À noter : le dispositif du CSP a été prolongé jusqu'au 31 décembre 2023 (arrêté du 9 juin 2023 portant agrément de l'avenant n° 7 du 15 mars 2023 à la convention du 26 janvier 2015).
Bon à savoir : un salarié dispose d’un délai de 12 mois après avoir adhéré au CSP pour contester la procédure de licenciement préalable à l’acceptation du CSP, la rupture de son contrat de travail ou son motif mais également le respect des critères d’ordre du licenciement (Cass. soc., 16 décembre 2020, n° 19-18.322).
Proposition d'adhésion au congé de reclassement (CR)
Le congé de reclassement peut être proposé dans les entreprises d'au moins 1 000 salariés (article L. 1233-71 du Code du travail).
Bon à savoir : s'il existe un accord de participation au sein de l'entreprise, les titulaires d'un congé de reclassement, qui demeurent salariés de l'entreprise jusqu'à l'issue de ce congé, bénéficient de la participation même si la rémunération versée à ces salariés est, ou non, prise en compte pour le calcul de la réserve de participation (Cass. soc., 7 novembre 2018, n° 17-18.936).

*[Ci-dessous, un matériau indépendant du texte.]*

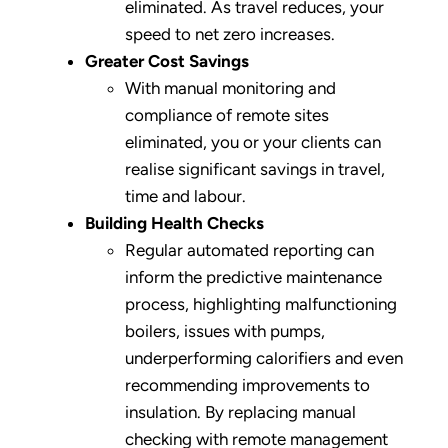
eliminated. As travel reduces, your
speed to net zero increases.
Greater Cost Savings
With manual monitoring and
compliance of remote sites
eliminated, you or your clients can
realise significant savings in travel,
time and labour.
Building Health Checks
Regular automated reporting can
inform the predictive maintenance
process, highlighting malfunctioning
boilers, issues with pumps,
underperforming calorifiers and even
recommending improvements to
insulation. By replacing manual
checking with remote management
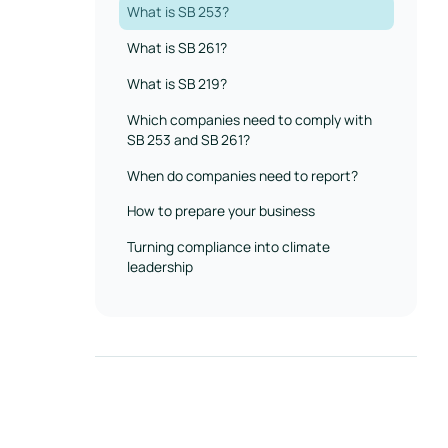
What is SB 253?
What is SB 261?
What is SB 219?
‍Which companies need to comply with
SB 253 and SB 261?
When do companies need to report?
How to prepare your business
Turning compliance into climate
leadership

Les 12 types de congés à connaître Lire l'article
Notification du licenciement
Le licenciement doit être notifié par lettre recommandée avec accusé de réception. Le courrier comporte nécessairement les motifs économiques précis justifiant le licenciement, la possibilité de bénéficier d’un CSP ou d’un CR et la priorité de réembauche qui subsiste pendant 1 an.
Tout salarié licencié pour motif économique bénéficie d’une priorité de réembauche pendant une durée d’un an à compter de la date de rupture de son contrat s’il en fait la demande dans ce délai.
Le délai d’un court à compter de la date à laquelle prend fin le préavis, qu’il soit exécuté ou non. Ce délai peut être prolongé lorsque le salarié prend un congé de reclassement au cours du préavis même si le salarié est dispensé d’exécuter ce préavis, dans la mesure où la durée du congé de reclassement qui excède la durée du préavis engendre le report du terme de ce dernier jusqu'à la fin du congé de reclassement (Cass. soc., 11 décembre 2019, n° 18-18.653).
Remise des documents de fin de contrat
L'employeur doit remettre au salarié licencié un certificat de travail, un solde de tout compte et une attestation Pôle emploi.
Important : si un ou plusieurs salariés concernés sont des salariés protégés, une autorisation de licencier doit être demandée à l’inspecteur du travail.
Il convient, avant d'engager la procédure, de consulter la convention collective et les accords collectifs applicables à l'entreprise. En effet, ces documents peuvent contenir des dispositions plus favorables, que l'employeur est alors tenu de respecter.
Licenciement économique collectif : informations délivrées à la DREETS
Lorsqu'un employeur procède à plusieurs licenciements pour motif économique, l'autorité administrative compétente, qui est la DREETS, doit être informée. L’information a lieu dans les 8 jours suivant l’envoi des lettres de licenciement si 9 salariés au plus sont concernés sur une même période de 30 jours.
L’information est adressée, au plus tôt, le lendemain de la première réunion des représentants du personnel si au moins 10 salariés sont concernés sur une même période de 30 jours.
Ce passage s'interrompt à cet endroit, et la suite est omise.